Jack Oliver, his mum Fiona and sister Ciara, left to return home on Thursday night, to begin the preparations for Greig’s funeral, another emotive touchstone for the group. UCC’s Andrew O’Mahony has flown out to Cape Town as a replacement, having previously played for Ireland in last year’s summer series in Verona, a tournament in which South Africa beat Ireland 33-24, the last team to do so in a competitive fixture.

Ireland, who travelled to Italy without 14 of the 2022 Grand Slam panel, had lost their opening match to France when they encountered the Junior ‘Boks. South Africa have three survivors from that game in their current squad, captain and flanker Paul de Villiers, prop Corne Lavanga and scrumhalf Imad Khan.

Murphy will be able to call upon Prendergast, prop George Hadden, secondrows Conor O’Tighearnaigh and Charlie Irvine and secondrow/flanker Diarmuid Mangan. O’Mahony isn’t in the match-day 23, while flanker James McNabney, who also played in Verona, is suspended for Sunday’s semi-final.

Ireland’s head coach had to figure out a way to “normalise” the tail-end of the week, and as cold and heartless as the words may seem, the focus had to be exclusively on rugby, to put in place on Thursday and Friday the scaffolding that will allow them to build a detailed performance.

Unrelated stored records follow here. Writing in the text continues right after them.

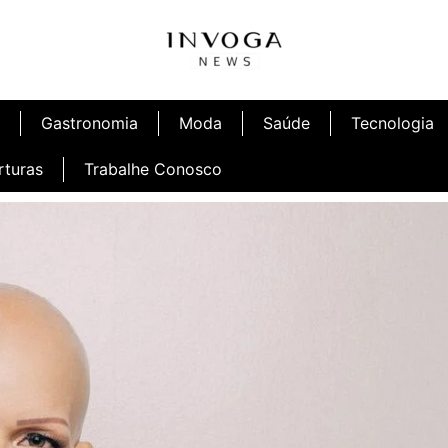
Gastronomia
Moda
Saúde
Tecnologia
rturas
Trabalhe Conosco
afé
Inauguração Ninetto Fortaleza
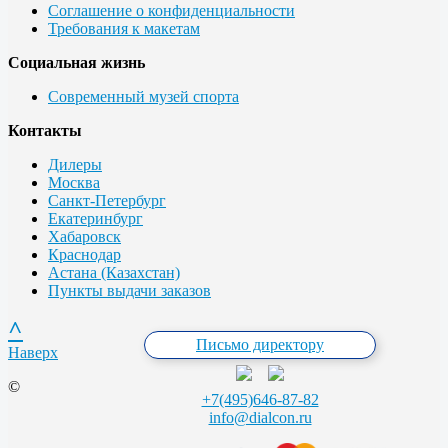
Соглашение о конфиденциальности
Требования к макетам
Социальная жизнь
Современный музей спорта
Контакты
Дилеры
Москва
Санкт-Петербург
Екатеринбург
Хабаровск
Краснодар
Астана (Казахстан)
Пункты выдачи заказов
^
Письмо директору
Наверх
©
+7(495)646-87-82
info@dialcon.ru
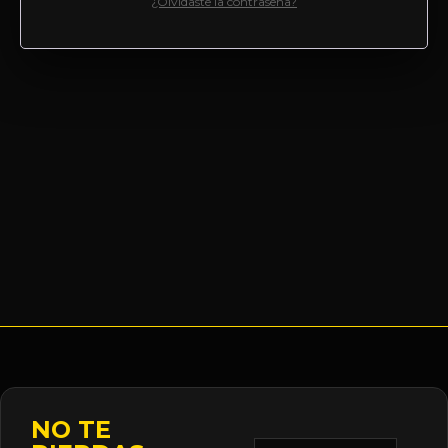
¿Olvidaste la contraseña?
NO TE
Correo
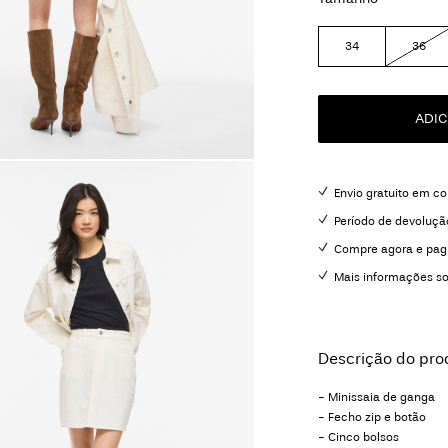
34
36
ADIC
Envio gratuito em c
Período de devoluçã
Compre agora e pag
Mais informações s
Descrição do pro
- Minissaia de ganga
- Fecho zip e botão
- Cinco bolsos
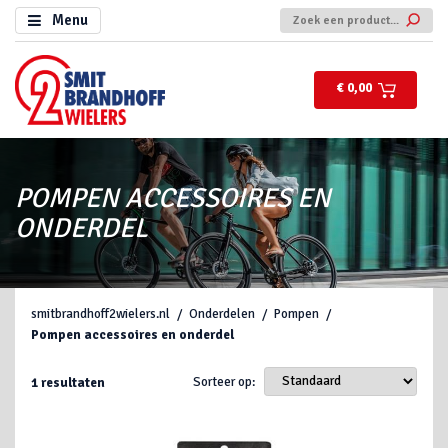
Menu
€ 0,00
POMPEN ACCESSOIRES EN
ONDERDEL
smitbrandhoff2wielers.nl
Onderdelen
Pompen
Pompen accessoires en onderdel
Sorteer op:
1
resultaten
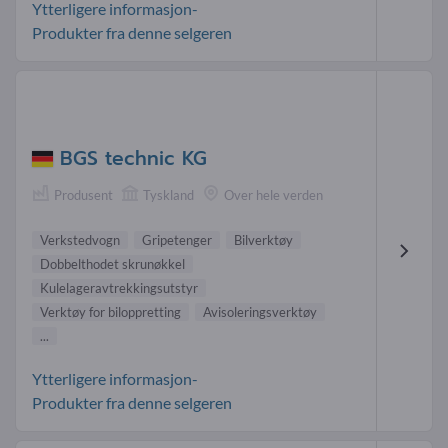
Ytterligere informasjon-
Produkter fra denne selgeren
BGS technic KG
Produsent
Tyskland
Over hele verden
Verkstedvogn
Gripetenger
Bilverktøy
Dobbelthodet skrunøkkel
Kulelageravtrekkingsutstyr
Verktøy for biloppretting
Avisoleringsverktøy
...
Ytterligere informasjon-
Produkter fra denne selgeren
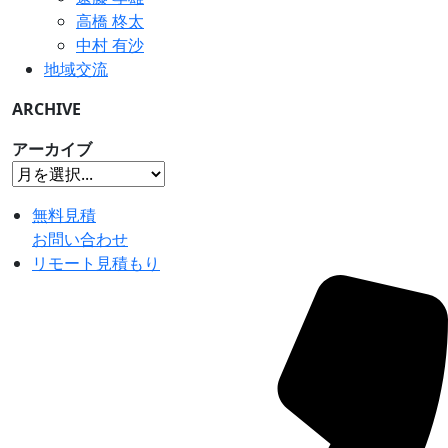
高橋 柊太
中村 有沙
地域交流
ARCHIVE
アーカイブ
無料見積
お問い合わせ
リモート見積もり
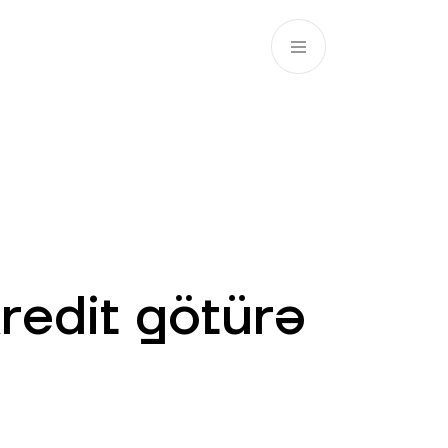
AZ
ə
ATM və Filiallar
981
redit götürə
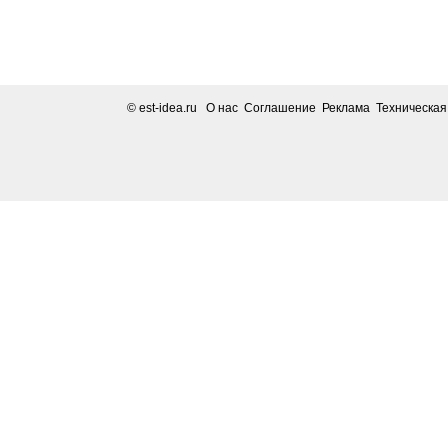
© est-idea.ru
О нас Соглашение Реклама Техническа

Harnessing emotion is an integral part of any sport, but Ireland will need to rely on the cold-eyed pragmatism of the playbook, the patterns to engineer the result that they covet. It’s about the minutiae, fixing the lineout, addressing discipline, managing the game with more control, kicking with greater accuracy, improving all those component parts to allow them to be their best iteration.

They have stood up. They have fought. And they must do so once again. The journey is not over.